Faltaría añadir a incontables hombres y mujeres que a lo largo de siglos, se han dejado mover, motivar, por la fe, y tantos otros, desgraciadamente demasiados hoy en día, que están siendo despojados de sus casas, de sus bienes, son amenazados, torturados, exiliados, y por la fe no pierden la esperanza, la paz, la capacidad de amar y de perdonar.
Y a estas alturas, tendríamos que considerar también lo siguiente: Si el autor de la Carta a los Hebreos, que escribe una y otra vez: por la fe, fulano hizo esto, por la fe, perengana hizo esto otro’, estuviera escribiendo sobre nosotros, ¿qué diría?, ¿que ejemplo podría citar?, ¿qué hemos hecho o estamos haciendo “por la fe”?
Preguntémonos: ¿cómo anda nuestra fe?, ¿qué tan grande es?, ¿a qué nos mueve?, ¿mueve montañas?
Tal vez muchos respondan desanimados que no, que no tienen una fe como la de Noé, que se puso a edificar el arca cuando ¡todavía ni llovía!, y seguramente soportó por ello burlas y críticas.
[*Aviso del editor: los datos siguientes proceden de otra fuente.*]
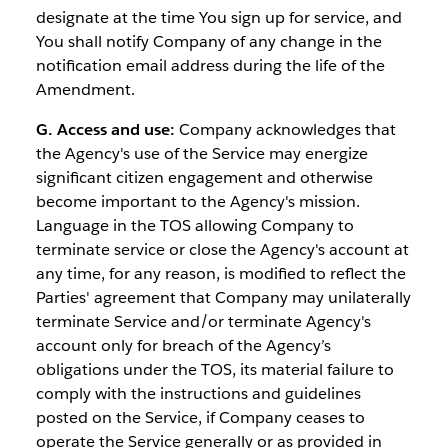
designate at the time You sign up for service, and
You shall notify Company of any change in the
notification email address during the life of the
Amendment.
G. Access and use:
Company acknowledges that
the Agency's use of the Service may energize
significant citizen engagement and otherwise
become important to the Agency's mission.
Language in the TOS allowing Company to
terminate service or close the Agency's account at
any time, for any reason, is modified to reflect the
Parties' agreement that Company may unilaterally
terminate Service and/or terminate Agency's
account only for breach of the Agency’s
obligations under the TOS, its material failure to
comply with the instructions and guidelines
posted on the Service, if Company ceases to
operate the Service generally or as provided in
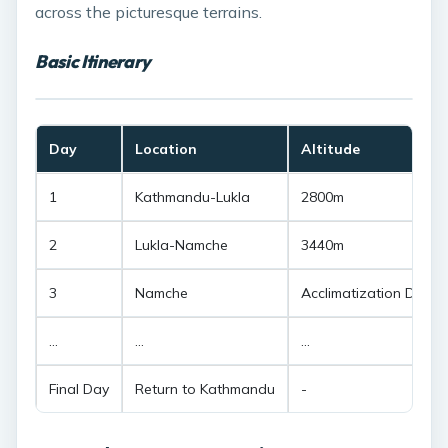
across the picturesque terrains.
Basic Itinerary
Day
Location
Altitude
1
Kathmandu-Lukla
2800m
2
Lukla-Namche
3440m
3
Namche
Acclimatization Day
...
...
...
Final Day
Return to Kathmandu
-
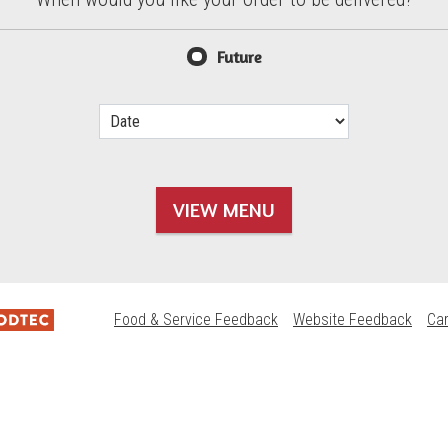
d?
Future
VIEW MENU
Food & Service Feedback
Website Feedback
Ca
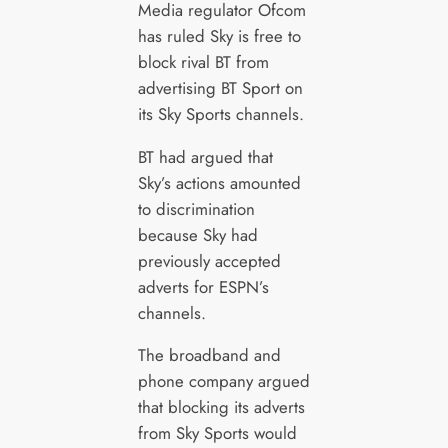
Media regulator Ofcom
has ruled Sky is free to
block rival BT from
advertising BT Sport on
its Sky Sports channels.
BT had argued that
Sky’s actions amounted
to discrimination
because Sky had
previously accepted
adverts for ESPN’s
channels.
The broadband and
phone company argued
that blocking its adverts
from Sky Sports would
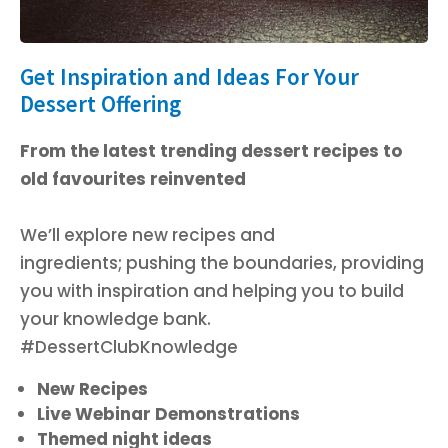
Get Inspiration and Ideas For Your
Dessert Offering
From the latest trending dessert recipes to
old favourites reinvented
We’ll explore new recipes and
ingredients;
pushing the boundaries,
providing
you with inspiration and helping you to build
your knowledge bank.
#DessertClubKnowledge
New Recipes
Live Webinar Demonstrations
Themed night ideas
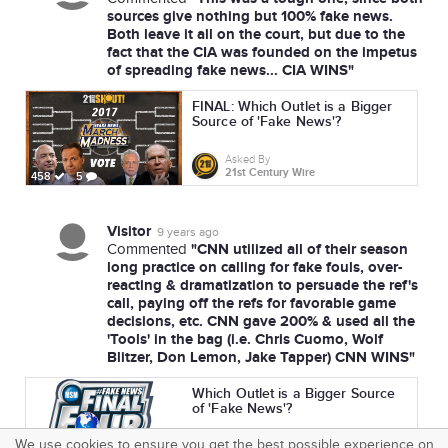
sources give nothing but 100% fake news.
Both leave it all on the court, but due to the
fact that the CIA was founded on the impetus
of spreading fake news... CIA WINS"
FINAL: Which Outlet is a Bigger
Source of 'Fake News'?
Asked By
21st Century Wire
458
5
Visitor
9 years ago
"CNN utilized all of their season
Commented
long practice on calling for fake fouls, over-
reacting & dramatization to persuade the ref's
call, paying off the refs for favorable game
decisions, etc. CNN gave 200% & used all the
'Tools' in the bag (i.e. Chris Cuomo, Wolf
Blitzer, Don Lemon, Jake Tapper) CNN WINS"
Which Outlet is a Bigger Source
of 'Fake News'?
We use cookies to ensure you get the best possible experience on
Asked By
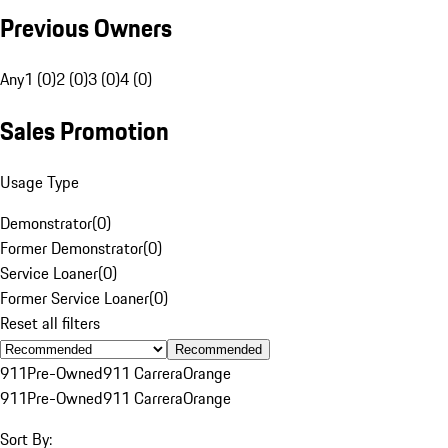
Previous Owners
Any
1 (0)
2 (0)
3 (0)
4 (0)
Sales Promotion
Usage Type
Demonstrator
(
0
)
Former Demonstrator
(
0
)
Service Loaner
(
0
)
Former Service Loaner
(
0
)
Reset all filters
Recommended
911
Pre-Owned
911 Carrera
Orange
911
Pre-Owned
911 Carrera
Orange
Sort By:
Que tampoco es como la de Abraham, que siendo ya un anciano que podía estar soñando con quedarse reposando y comiendo ‘chopitas’, por la fe se atrevió a dejarlo todo e irse a la tierra prometida; por la fe le creyó a Dios que le prometió darle una descendencia tan numerosa como las estrellas del cielo, y cuando Dios probó su fidelidad, por la fe estuvo dispuesto a sacrificar aun a su propio hijo, con tal de cumplir la divina voluntad.
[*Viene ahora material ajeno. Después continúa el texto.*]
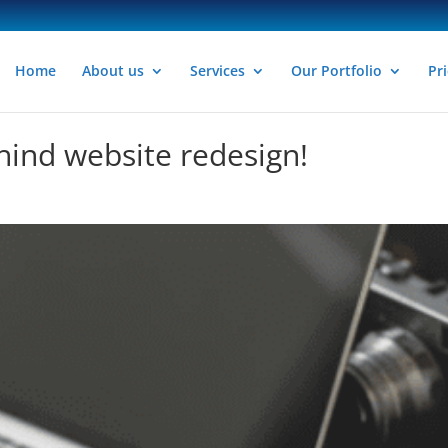
Home
About us
Services
Our Portfolio
Pri
hind website redesign!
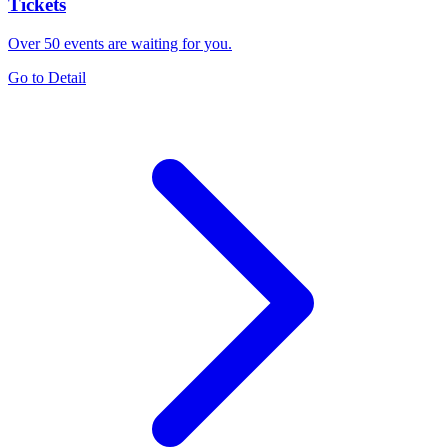
Tickets
Over 50 events are waiting for you.
Go to Detail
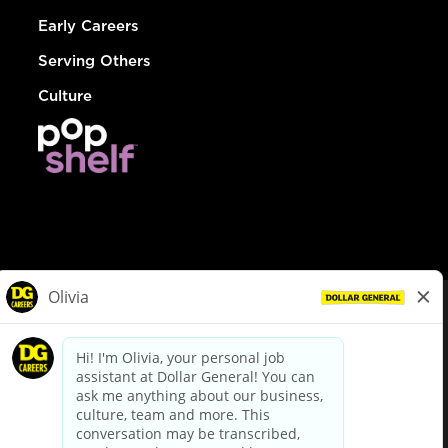
Early Careers
Serving Others
Culture
© Dollar General 2026
To view the LA County Fair Chance Ordinance, click
here
dollargeneral.com
|
Privacy Policy
|
Terms & Conditions
|
Your Privacy Choices
California Employee and Third Party Privacy Policy
|
California
Applicant Privacy Notice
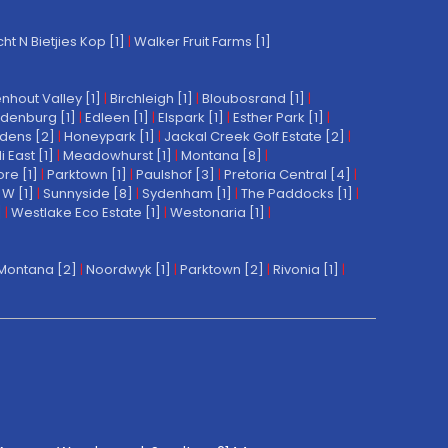
t N Bietjies Kop [1]
|
Walker Fruit Farms [1]
nhout Valley [1]
|
Birchleigh [1]
|
Bloubosrand [1]
|
denburg [1]
|
Edleen [1]
|
Elspark [1]
|
Esther Park [1]
|
dens [2]
|
Honeypark [1]
|
Jackal Creek Golf Estate [2]
|
East [1]
|
Meadowhurst [1]
|
Montana [8]
|
re [1]
|
Parktown [1]
|
Paulshof [3]
|
Pretoria Central [4]
|
W [1]
|
Sunnyside [8]
|
Sydenham [1]
|
The Paddocks [1]
|
]
|
Westlake Eco Estate [1]
|
Westonaria [1]
|
Montana [2]
|
Noordwyk [1]
|
Parktown [2]
|
Rivonia [1]
|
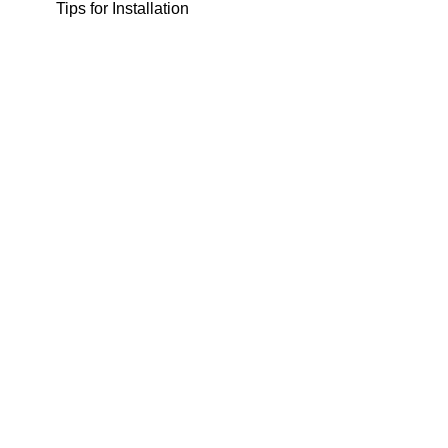
Tips for Installation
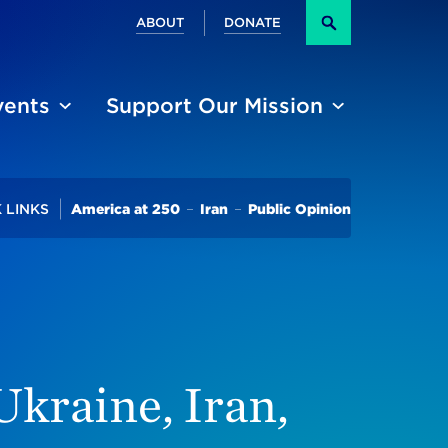
Secondary
ABOUT
DONATE
Search
vents
Support Our Mission
Trending
 LINKS
America at 250
Iran
Public Opinion
5 Bid
kraine, Iran,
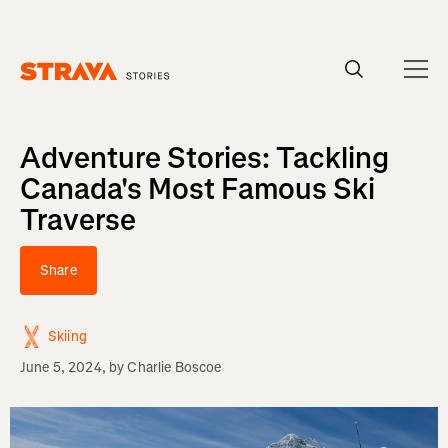
Homepage
Adventure Stories: Tackling
Canada's Most Famous Ski
Traverse
Share
Skiing
June 5, 2024
, by
Charlie Boscoe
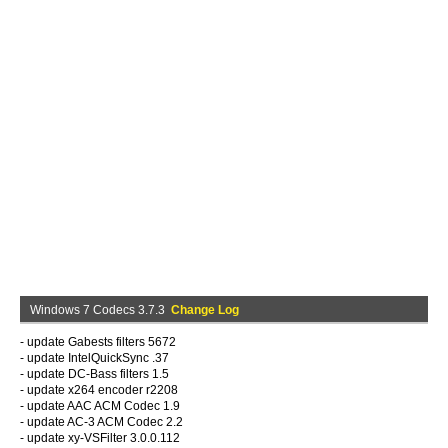
Windows 7 Codecs 3.7.3
Change Log
- update Gabests filters 5672
- update IntelQuickSync .37
- update DC-Bass filters 1.5
- update x264 encoder r2208
- update AAC ACM Codec 1.9
- update AC-3 ACM Codec 2.2
- update xy-VSFilter 3.0.0.112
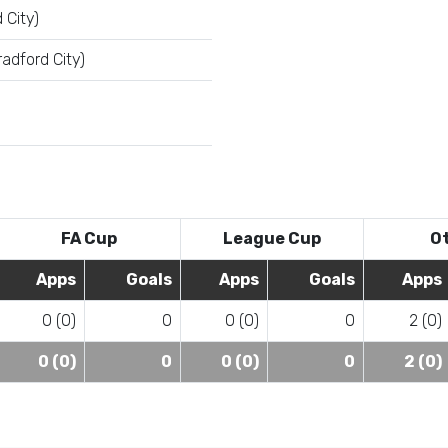
 City)
adford City)
FA Cup
League Cup
O
Apps
Goals
Apps
Goals
Apps
0 (0)
0
0 (0)
0
2 (0)
0 (0)
0
0 (0)
0
2 (0)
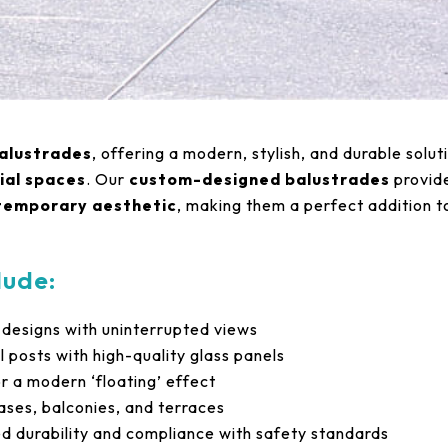
alustrades
, offering a modern, stylish, and durable solut
ial spaces
. Our
custom-designed balustrades
provid
ntemporary aesthetic
, making them a perfect addition t
lude:
 designs with uninterrupted views
l posts with high-quality glass panels
r a modern ‘floating’ effect
cases, balconies, and terraces
 durability and compliance with safety standards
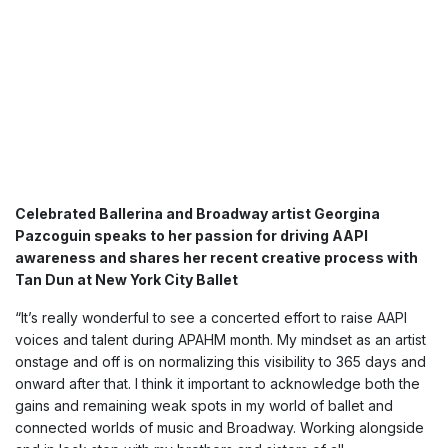
Celebrated Ballerina and Broadway artist Georgina
Pazcoguin speaks to her passion for driving AAPI
awareness and shares her recent creative process with
Tan Dun at New York City Ballet
“It’s really wonderful to see a concerted effort to raise AAPI
voices and talent during APAHM month. My mindset as an artist
onstage and off is on normalizing this visibility to 365 days and
onward after that. I think it important to acknowledge both the
gains and remaining weak spots in my world of ballet and
connected worlds of music and Broadway. Working alongside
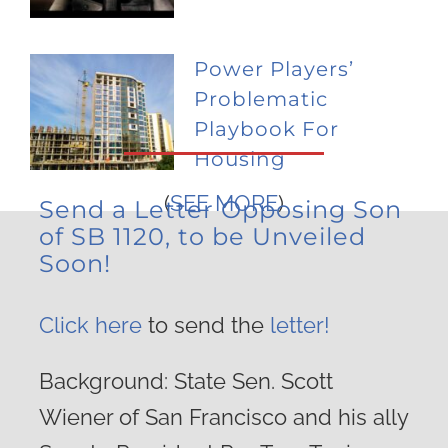
Power Players’
Problematic
Playbook For
Housing
(
SEE MORE
)
Send a Letter Opposing Son
of SB 1120, to be Unveiled
Soon!
Click here
to send the
letter!
Background: State Sen. Scott
Wiener of San Francisco and his ally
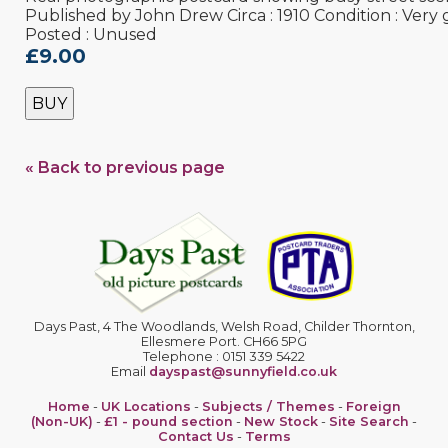
Published by John Drew Circa : 1910 Condition : Very
Posted : Unused
£9.00
BUY
« Back to previous page
Days Past, 4 The Woodlands, Welsh Road, Childer Thornton,
Ellesmere Port. CH66 5PG
Telephone : 0151 339 5422
Email
dayspast@sunnyfield.co.uk
Home
-
UK Locations
-
Subjects / Themes
-
Foreign
(Non-UK)
-
£1 - pound section
-
New Stock
-
Site Search
-
Contact Us
-
Terms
Y que mucho menos es como la de Moisés, que por la fe, se dejó enviar, tartamudo e impreparado, a liderear un pueblo entero para sacarlo de la esclavitud.
Pero no nos desanimemos pensando que no hemos hecho nada grandioso como esos héroes de la Historia Sagrada.
A nuestro modo, en la medida de nuestras posibilidades, también realizamos acciones que marcan una gran diferencia en nuestra vida, que hacen de nuestra historia, una historia sagrada.
La madre de familia que por la fe, hace el esfuerzo, mejor dicho la hazaña, de tener a sus hijos arregladitos, desayunados y listos para llegar a tiempo a Misa cada domingo; ese joven que por la fe es capaz de faltar al fiestón con los amigos, e irse en cambio a un retiro; esa muchacha que por la fe se atreve a ostentarse como católica en un ambiente hostil, aun sabiendo que será criticada y atacada; esa abuelita que por la fe no se cansa de rezar Rosarios por sus nietos alejados; ese señor que por la fe, es capaz de perdonar lo imperdonable, o resistir la tentación de robar, para equilibrar el presupuesto familiar, o sabe devolverle a alguien bien por mal; esa persona enferma que por la fe acepta con serenidad su sufrimiento y se lo ofrece a Dios; esos deudos que por la fe enfrentan con paz el dolor por la pérdida de un ser amado, confiando en volverlo a ver un día en el cielo.
Lo que hacemos por la fe tal vez no aparecerá en los encabezados de los periódicos, pero transforma nuestra vida y la de quienes nos rodean, y no pasa desapercibida para Dios, que fue quien nos dio esa fe como un regalo, nos ayuda a incrementarlo, y valora y sostiene nuestro esfuerzo por aprovecharlo.